Bad Controls - Selection Bias#

Let’s go back to the collections email example. Remember that the email was randomly assigned to customers. We’ve already explained what credit_limit and risk_score is. Now, let’s look at the remaining variables. opened is a dummy variable for the customer opening the email or not. agreement is another dummy marking if the customers contacted the collections department to negotiate their debt, after having received the email. Which of the following models do you think is more appropriate?

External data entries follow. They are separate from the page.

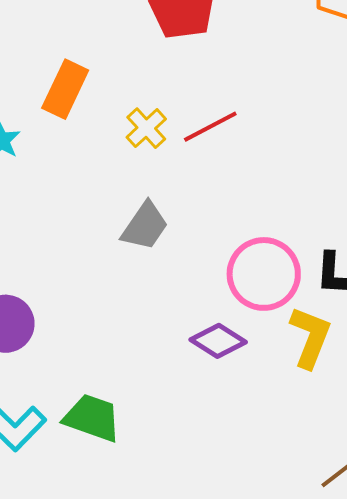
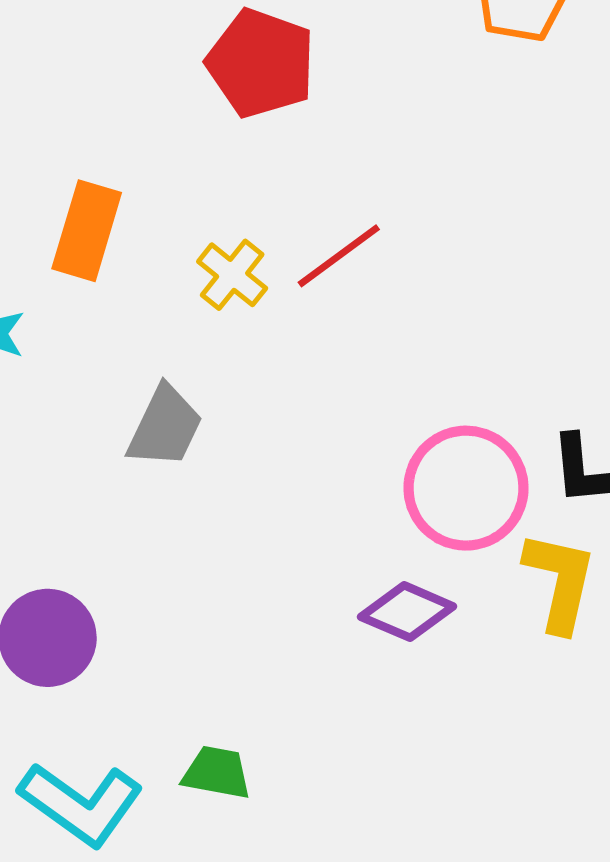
gray trapezoid: (145, 226) -> (165, 427), moved
green trapezoid: (92, 418) -> (217, 773), size x0.7

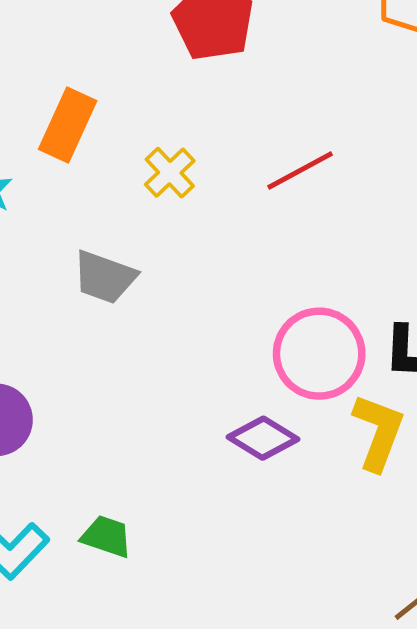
red line: (339, 256) -> (300, 170), moved
gray trapezoid: (165, 427) -> (105, 277), turned 76

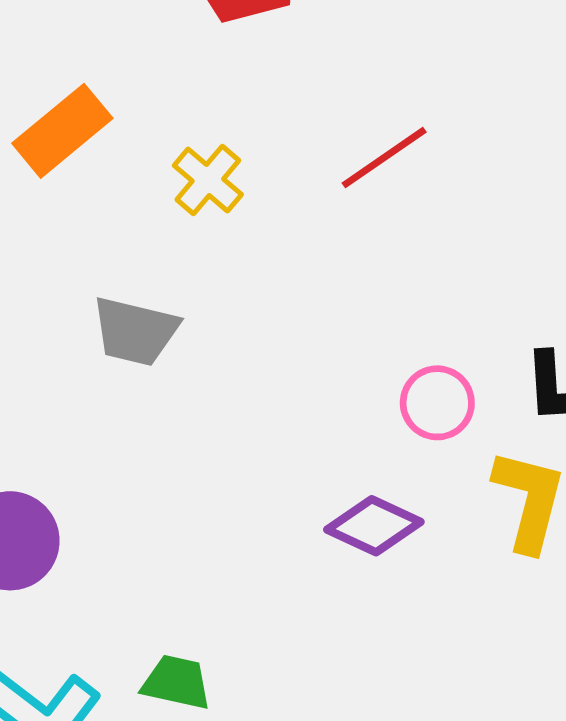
orange rectangle: (68, 125) -> (62, 131), turned 32
pink circle: (319, 354) -> (437, 403), size x0.6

The first is a model with the treatment variable plus credit_limit and risk_score; the second adds opened and agreement dummies.

email_1 = smf.ols('payments ~ email + credit_limit + risk_score', data=data).fit()
coef std err t P>|t| [0.025 0.975]
Intercept 490.8653 9.715 50.527 0.000 471.820 509.911
email 4.4304 2.130 2.080 0.038 0.255 8.606
credit_limit 0.1511 0.008 18.833 0.000 0.135 0.167
risk_score -8.0516 38.424 -0.210 0.834 -83.379 67.276
email_2 = smf.ols('payments ~ email + credit_limit + risk_score + opened + agreement', data=data).fit()
coef std err t P>|t| [0.025 0.975]
Intercept 488.4416 9.716 50.272 0.000 469.394 507.489
email -1.6095 2.724 -0.591 0.555 -6.949 3.730
credit_limit 0.1507 0.008 18.809 0.000 0.135 0.166
risk_score -2.0929 38.375 -0.055 0.957 -77.325 73.139
opened 3.9808 3.914 1.017 0.309 -3.692 11.654
agreement 11.7093 4.166 2.811 0.005 3.542 19.876

While the first model finds statistically significant results for the email, the second one does not. But maybe the second one is the right model and there’s no effect for the email. After all, this model controls for more factors, so it should be more robust right? By now you probably know that this is not the case. What is left is to figure out what is.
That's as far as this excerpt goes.